Higher Education Quick Takes
Government-provided tuition subsidies "crowd out" parental contributions to their children's college educations, although the effect is much more pronounced for students from wealthier families than for those from lower-income backgrounds, a study published Monday by the National Bureau of Economic Research asserts. The paper, written by two economists at the University of British Columbia and scholars from Yale and New York University (abstract available here), applies economic modeling to test how various changes in federal financial aid policy would play out if they were put in place. Among other things, the researchers estimate that "every additional dollar of government grants crowds out 20-30 cents of parental [intergenerational transfers of wealth] on average," but that "while for wealthy parents with high ability children public subsidies crowd out private transfers, poorer parents tend to reinforce government subsidies since the expected return to their transfers increases when college becomes more attainable, particularly for those with high ability children."
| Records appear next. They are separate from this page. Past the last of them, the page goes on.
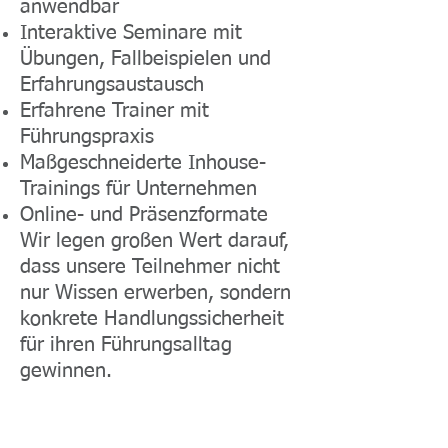
anwendbar
Interaktive Seminare mit
Übungen, Fallbeispielen und
Erfahrungsaustausch
Erfahrene Trainer mit
Führungspraxis
Maßgeschneiderte Inhouse-
Trainings für Unternehmen
Online- und Präsenzformate
Wir legen großen Wert darauf,
dass unsere Teilnehmer nicht
nur Wissen erwerben, sondern
konkrete Handlungssicherheit
für ihren Führungsalltag
gewinnen.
The researchers also say their data show that the federal financial aid programs contribute meaningfully to the public welfare. "Indeed, we estimate that the combined system of federal aid to college students (grants and loans) is worth 2.5 percent of GDP," they write.
Union University, in Tennessee, shut its campus Monday and will remain closed until Wednesday morning because of an outbreak of sickness. All classes have been suspended, and major facilities such as the library have been closed. The Associated Press reported that about 300 of the university's 1,100 residential students are suffering from a stomach illness.
Five U.S. senators and 41 members of the House of Representatives have student loan debt -- and the total owed is more than $1.8 million, according to an analysis by the Center for Responsive Politics. The center used financial disclosure reports for its study. A similar study from disclosure reports filed in 2008 found that only 3 senators and 27 House members at that time reported student loan debt. Most of the current debt is for the lawmakers' own educations, but some of the debt is in the form of loans for the parents of students, or co-signing the loans of children.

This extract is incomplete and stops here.